# Is there an analytical solution to dCs/dt = gCs(1-Cs/Csmax) - K*(X/Y + c/exp(Yt))? (nonlinear, nonexact)

#### amcqueen101

##### New member
dCs/dt = gCs(1-Cs/Csmax) - K*(X/Y + c/exp(Yt));

Hello,

The above equation is the one in which I am struggling with, I was curious is this could be solved analytically at all? (I have a numerical solution to the problem). The initial condition for Cs is 0.7 (as it stands) but may change. All other variables (except t) are just constants.

As an engineer I only recall learning how to solve first order ODEs using integrating factor or by separation. The former doesn't hold as the problem is nonlinear and the latter doesn't hold as the equation isn't separable.

If anyone could help, would be greatly appreciated.

Ally

#### HallsofIvy

##### Elite Member
Is "Csmax" Cs times "max" or is it a maximum value of Cs? If the latter is it a given constant or is it to be calculated from the problem?

#### Subhotosh Khan

##### Super Moderator
Staff member
dCs/dt = gCs(1-Cs/Csmax) - K*(X/Y + c/exp(Yt));

Hello,

The above equation is the one in which I am struggling with, I was curious is this could be solved analytically at all? (I have a numerical solution to the problem). The initial condition for Cs is 0.7 (as it stands) but may change. All other variables (except t) are just constants.

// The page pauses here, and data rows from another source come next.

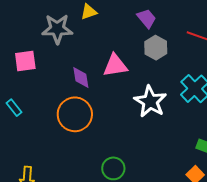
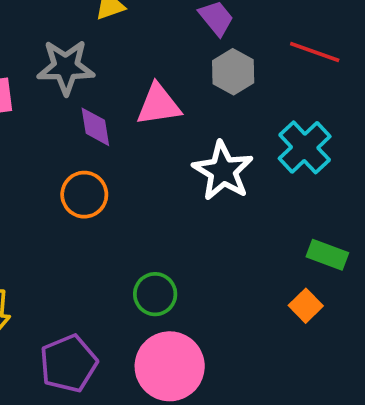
gray star: (57, 29) -> (66, 67), moved
orange circle: (75, 114) -> (84, 195), size x0.7

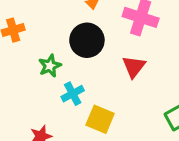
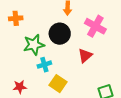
green star: (50, 66) -> (34, 45), size x1.5

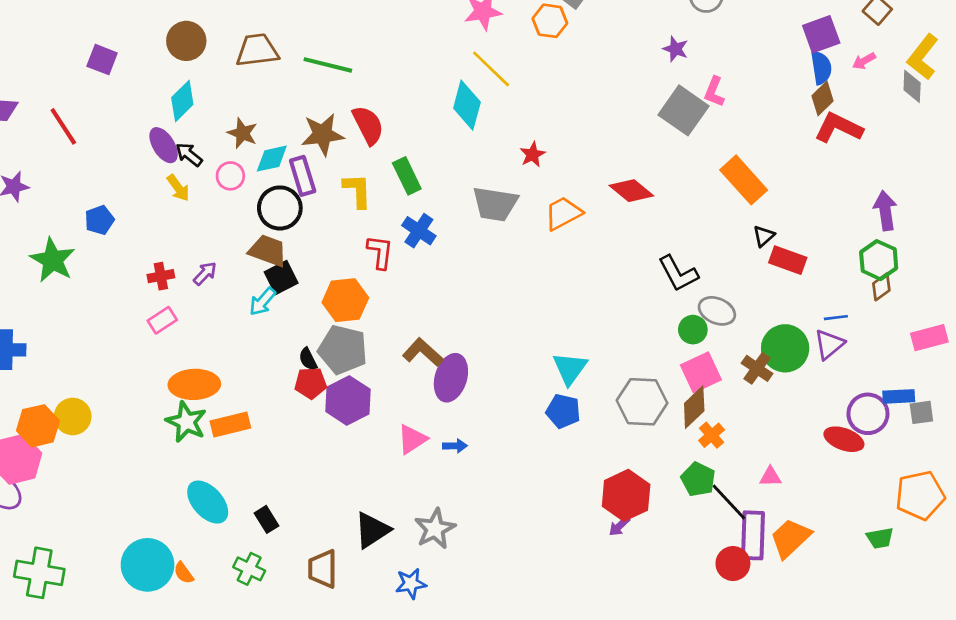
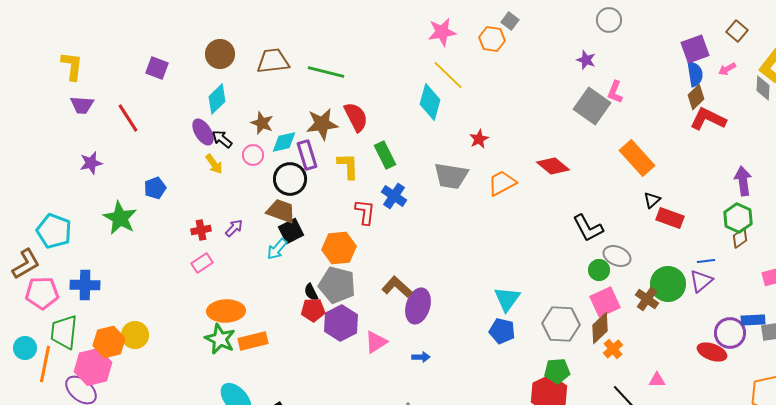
pink triangle: (412, 439) -> (376, 342), moved
green pentagon: (698, 479) -> (557, 371), moved, turned -30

As an engineer I only recall learning how to solve first order ODEs using integrating factor or by separation. The former doesn't hold as the problem is nonlinear and the latter doesn't hold as the equation isn't separable.

If anyone could help, would be greatly appreciated.

Ally
Is c different from Cs?

#### amcqueen101

##### New member
Is "Csmax" Cs times "max" or is it a maximum value of Cs? If the latter is it a given constant or is it to be calculated from the problem?

Hi,

Csmax is a constant, it’s the carrying capacity of the cells species, Cs

#### amcqueen101

##### New member
yeah, c is different from Cs.

It is a constant of integration calculated when solving the analytical solution to a different equation.